Search code examples
pythonnumpytensorflowkeraspytorch

Hashed cross-product transformation in PyTorch


I want to implement a hashed cross product transformation like the one Keras uses:

>>> layer = keras.layers.HashedCrossing(num_bins=5, output_mode='one_hot')
>>> feat1 = np.array([1, 5, 2, 1, 4])
>>> feat2 = np.array([2, 9, 42, 37, 8])
>>> layer((feat1, feat2))
<tf.Tensor: shape=(5, 5), dtype=float32, numpy=
array([[0., 0., 1., 0., 0.],
       [1., 0., 0., 0., 0.],
       [0., 0., 0., 0., 1.],
       [1., 0., 0., 0., 0.],
       [0., 0., 1., 0., 0.]], dtype=float32)>
>>> layer2 = keras.layers.HashedCrossing(num_bins=5, output_mode='int')
>>> layer2((feat1, feat2))
<tf.Tensor: shape=(5,), dtype=int64, numpy=array([2, 0, 4, 0, 2])>

This layer performs crosses of categorical features using the "hashing trick". Conceptually, the transformation can be thought of as: hash(concatenate(features)) % num_bins.

I'm struggling to understand the concatenate(features) part. Do I have to do the hash of each "pair" of features?

In the meantime, I tried with this:

>>> cross_product_idx = (feat1*feat2.max()+1 + feat2) % num_bins
>>> cross_product = nn.functional.one_hot(cross_product_idx, num_bins)

It works, but not using a hash function can cause problems with distributions


Solution

  • I could trace it to this part of the code where they simply use "X" as a string separator on one set of crossed values from various features.

    I'm struggling to understand the concatenate(features) part. Do I have to do the hash of each "pair" of features?

    If you are crossing two features, for each pair of values from each feature, you would need to "combine" them somehow (which is what they term as "concatenation").
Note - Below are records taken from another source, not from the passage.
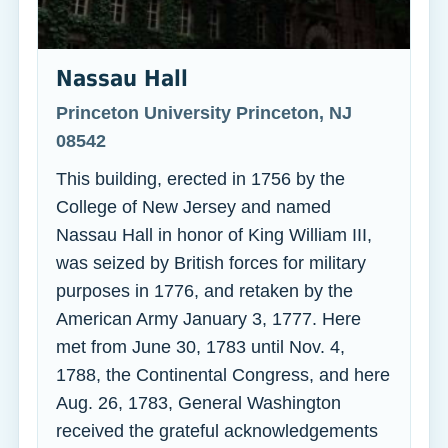
Nassau Hall
Princeton University Princeton, NJ
08542
This building, erected in 1756 by the
College of New Jersey and named
Nassau Hall in honor of King William III,
was seized by British forces for military
purposes in 1776, and retaken by the
American Army January 3, 1777. Here
met from June 30, 1783 until Nov. 4,
1788, the Continental Congress, and here
Aug. 26, 1783, General Washington
received the grateful acknowledgements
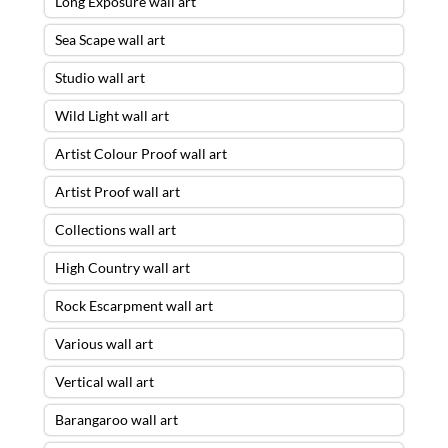
Long Exposure wall art
Sea Scape wall art
Studio wall art
Wild Light wall art
Artist Colour Proof wall art
Artist Proof wall art
Collections wall art
High Country wall art
Rock Escarpment wall art
Various wall art
Vertical wall art
Barangaroo wall art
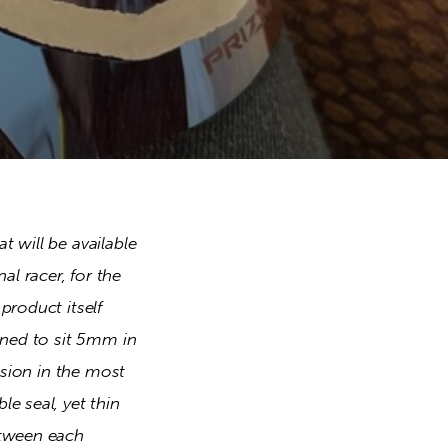
 will be available 
 racer, for the 
roduct itself 
gned to sit 5mm in 
ision in the most 
 seal, yet thin 
tween each 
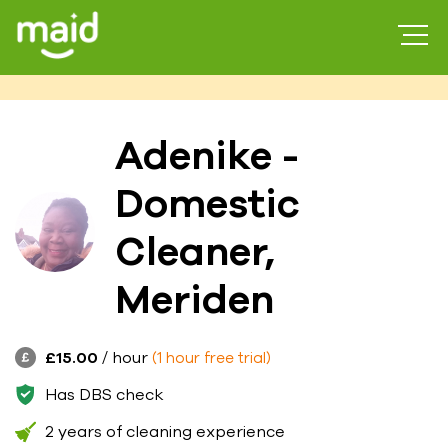
Adenike -
Domestic
Cleaner,
Meriden
£15.00
/ hour
(1 hour free trial)
Has DBS check
2 years of cleaning experience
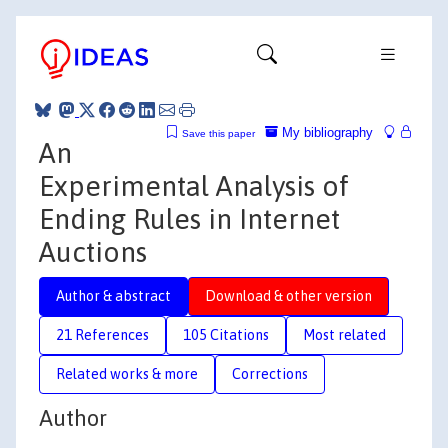
My bibliography
Save this paper
An
Experimental Analysis of
Ending Rules in Internet
Auctions
Author & abstract
Download & other version
21 References
105 Citations
Most related
Related works & more
Corrections
Author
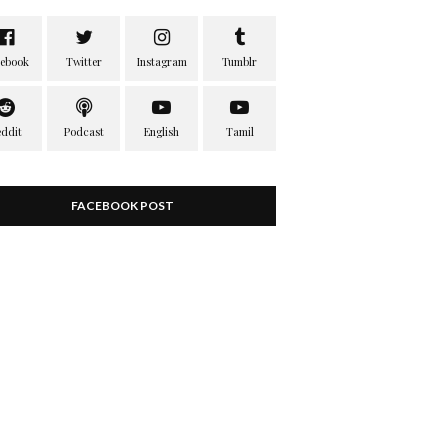
FACEBOOK POST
The concatenation I see from the code is just string concatenation using the separator "X".

    So if you have feature A: "A1", "A2" and feature B: "B1", "B2", "B3", you would need to do

    • hash("A1_X_B1") % num_bins
    • hash("A1_X_B2") % num_bins
    • hash("A1_X_B3") % num_bins
    • hash("A2_X_B1") % num_bins
    • hash("A2_X_B2") % num_bins
    • hash("A2_X_B2") % num_bins

    and then one-hot encode these numbers if you want.

    Tensoring the operations

    I'm going to assume your features are categorical but numeric IDs, because if they were strings you would need to additionally map them out to integers.

    PRIME_NUM = 2_147_483_647
    
    def feature_cross(feature_a: torch.Tensor, feature_b: torch.Tensor, num_bins: int) -> torch.Tensor:
        device = torch.device("cuda" if torch.cuda.is_available() else "cpu")
        feature_a = feature_a.to(device)
        feature_b = feature_b.to(device)
        
        # Add an additional dimension and repeat the feature to match the other feature's size
        a_expanded = feature_a.unsqueeze(1).expand(-1, feature_b.size(0))
        # Add an additional dimension and repeat the feature to match the other feature's size
        b_expanded = feature_b.unsqueeze(0).expand(feature_a.size(0), -1)
        
        combined = (a_expanded.long() * PRIME_NUM + b_expanded.long())
        
        hashed = combined % num_bins
        
        return hashed
    
    feature_a = torch.tensor([1001, 1002, 1003, 1004], dtype=torch.long)
    feature_b = torch.tensor([2001, 2002, 2003, 2004, 2005], dtype=torch.long)
    num_bins = 1000
    
    result = feature_cross(feature_a, feature_b, num_bins)
    print(result)
    

    To take an example, if A = [1,2,3] and B = [4,5], we are expanding them to

    # a_expanded
    
    1 1
    2 2
    3 3
    
    # b_expanded
    
    4 5
    4 5
    4 5
    
    

    and combining them through addition (with prime number multiplication) to achieve a cross.

    You're right that using tuples can also be an option for combining the values since tuples can be hashed, but I don't know of a tensorised way of creating tuples.